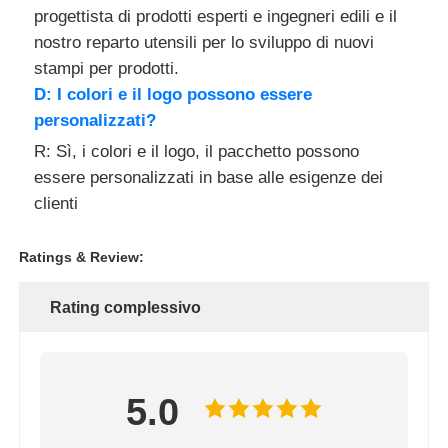
progettista di prodotti esperti e ingegneri edili e il
nostro reparto utensili per lo sviluppo di nuovi
stampi per prodotti.
D: I colori e il logo possono essere
personalizzati?
R: Sì, i colori e il logo, il pacchetto possono
essere personalizzati in base alle esigenze dei
clienti
Ratings & Review:
Rating complessivo
5.0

▸ ABOUT THIS EXERCISE:
Return the records above verbatim, images excluded.

▸ SOLUTION TO THE EXERCISE:
progettista di prodotti esperti e ingegneri edili e il
nostro reparto utensili per lo sviluppo di nuovi
stampi per prodotti.
D: I colori e il logo possono essere
personalizzati?
R: Sì, i colori e il logo, il pacchetto possono
essere personalizzati in base alle esigenze dei
clienti
Ratings & Review:
Rating complessivo
5.0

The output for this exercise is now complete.